Justine was expecting Aaron to smile wisely at least, as any normal human would. Instead he turned his bruised eyes to Inigo. “We’re here so that you can bring Him forth,” he said hoarsely.
“What?” a startled Inigo asked. “Oh, sweet Lady! You are joking.”
“No. He’s the only one who can help us now. And you’re the one who has his true memory; you are connected with him. Especially here. You can reach into the Void’s memory layer where he was. You don’t even have to reset the Void anymore, which was the original intention. We know that now; Justine showed us this with Kazimir.”
Corrie-Lyn went to Inigo and took both of his hands in hers. “Do it,” she whispered fiercely.
“The Waterwalker is gone,” Inigo said with infinite sorrow. “He is a dream now. Nothing more.”
“You can bring him back,” Aaron said. “You have to.”
– to land on the ground at the foot of the Eyrie tower. His ankles gave way, and he stumbled, falling forward. Strong third hands reached out to steady him. But there was no crowd as there always was, as there should have been. No family. No Kristabel.
“Honious! I am wrong,” Edeard stammered miserably. In his haste to escape the horror of the hospital in Half Bracelet Lane, he had somehow misjudged the twisting passage through the Void’s memory and finished up … He looked at the small group of people staring at him; they were dressed so strangely-yet not. His farsight swept out. Finitan was not atop the tower. He scoured the buildings in Haxpen and Fiacre to find them empty. The city was silent, devoid of its eternal telepathic chatter. He couldn’t sense a single mind anywhere save the nine directly in front of him. “No!” He spun around to face the ziggurat, farsight frantically probing every room on the tenth floor. They were empty of people, furniture …
“Where are they?” he bellowed. “Where is my family? Kristabel!” His third hand drew back, ready to strike instantly.
One of the peculiar group walked forward, his thoughts calm, welcoming, reassuring. A tall man with a handsome face-a known face, though it was darker than it had been before, and the hair was brown instead of light ginger as it ought to be. Such trivia was irrelevant, for this was a face that could not possibly be here, not in the real world.
Edeard’s third hand withered away. “No,” he whispered. “This cannot be. You are a dream.”
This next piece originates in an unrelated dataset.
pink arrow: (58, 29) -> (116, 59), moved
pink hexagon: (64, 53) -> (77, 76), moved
The man smiled. There were tears in his eyes. “As are you.”
“Inigo?”
“Edeard!”
“My brother.” They embraced, Edeard hugging the man as if his life depended on it. Inigo was the only thing that made sense in the world right now; he was the anchor. “Hold me,” Edeard begged. “Do not let me go. The world is falling apart.”
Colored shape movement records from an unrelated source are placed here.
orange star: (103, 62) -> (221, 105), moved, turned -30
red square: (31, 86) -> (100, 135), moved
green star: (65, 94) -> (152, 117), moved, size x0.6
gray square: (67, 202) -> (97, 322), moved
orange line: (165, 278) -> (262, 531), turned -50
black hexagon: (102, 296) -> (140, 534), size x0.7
“It’s not, I promise. I am here to get you through this.”
Edeard’s thoughts were awhirl, panicked, dazed. “The life you lived,” he choked out.
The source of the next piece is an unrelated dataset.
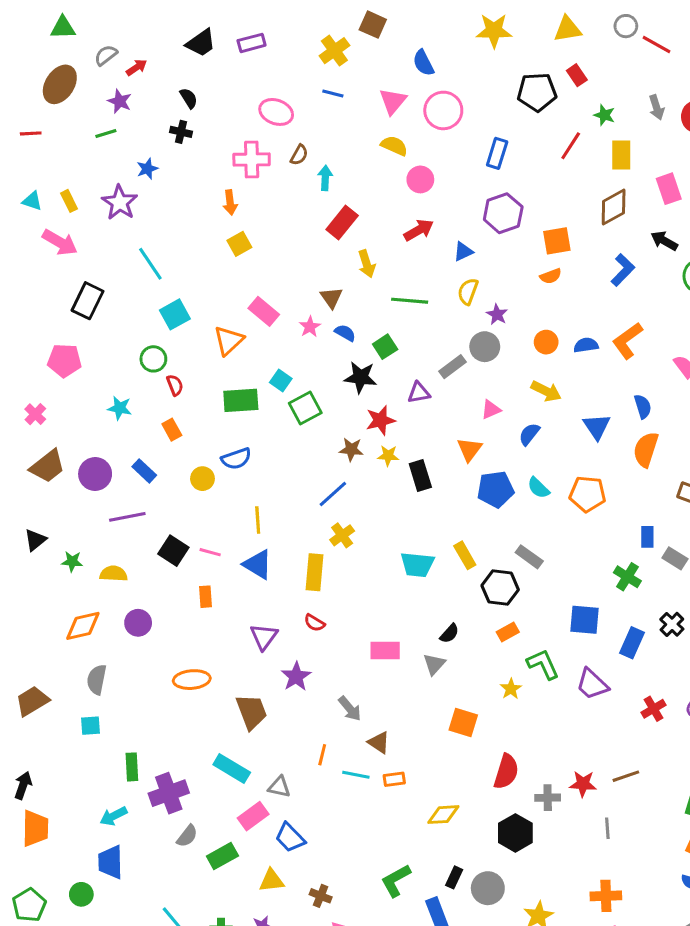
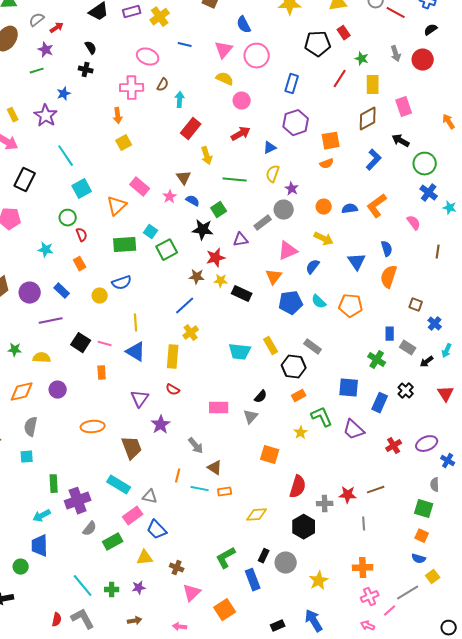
yellow cross: (334, 51) -> (160, 17), moved
pink triangle: (491, 410) -> (288, 251), size x1.5
black rectangle: (420, 476) -> (242, 294), turned -48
“Nothing compared to yours,” Inigo assured him.
“But … those worlds you showed me, the wonders that dwell there. It’s all real?”
“Yes. It’s all real. That is the universe outside the Void. The place where the ships that brought Rah and the Lady came from.”
“Oh, dear Lady.”
“I know this is a shock. I’m sorry for that. There is no way I could have warned you.”
Edeard nodded slowly and moved back to gaze incredulously at the one person he’d believed was forever beyond reach. “I thought you were someone the Lady had sent to comfort me as I slept. You showed me what kind of life could be built if only we tried. And I have tried so hard-” His voice broke. He was close to weeping.
“You did more than that, Waterwalker, so much more,” a young woman said. She had dark red hair and a pretty freckled face, and she looked at him so worshipfully, he was astounded. “You succeeded.”